A preacher’s anxiety: Between panic and pride
I cannot stand still. People are streaming into our college’s chapel for worship—students, faculty, administrators, community members—and I am in the lobby, pacing. I greet people overenthusiastically. Every three minutes I count the pages of the sermon clutched in my hand, terrified that a page will go missing. Realizing how ridiculous I look, I slip off to the bathroom to hide in one of the stalls. It’s obviously me in there, though. Anyone can tell by the black robe and the red tartan stole peaking beneath the door.
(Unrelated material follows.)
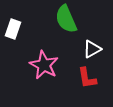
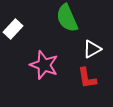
green semicircle: moved 1 px right, 1 px up
white rectangle: rotated 24 degrees clockwise
pink star: rotated 8 degrees counterclockwise
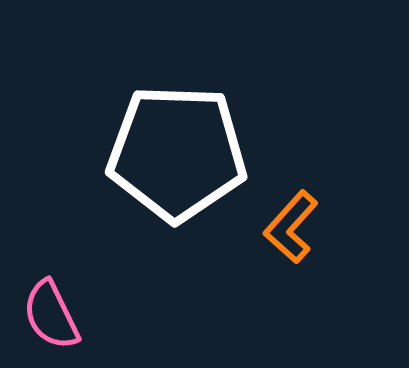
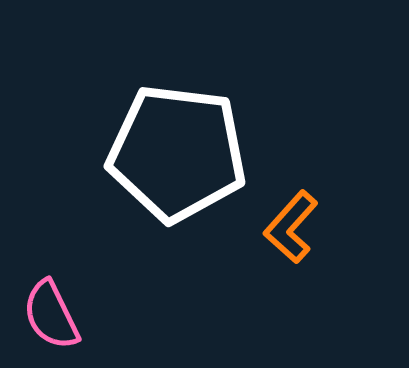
white pentagon: rotated 5 degrees clockwise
What do people think I’m doing in here? I’m in no condition to care. All I know is that the cool, metal walls feel good to me, enclosing me like a womb, as I practice the breathing technique a psychologist taught me to calm my nerves. Inhaling deeply, I hold my breath as long as I can. Exhale, inhale deeply and hold, exhale. I do this until my head starts to feel light and dizzy. I obsessively check that the little green light on my wireless microphone is off as I mutter the liturgical words I have been trying to memorize for the service. My heart is pumping wildly, my blood thudding between my ears.
Covering my face with my hands, I pray desperate prayers. I get frank with God: “What the hell were you thinking?” The accusation escapes the silence of my thoughts, startling the woman in the stall next to mine. “Why couldn’t you have called me to some quiet cubicle somewhere?”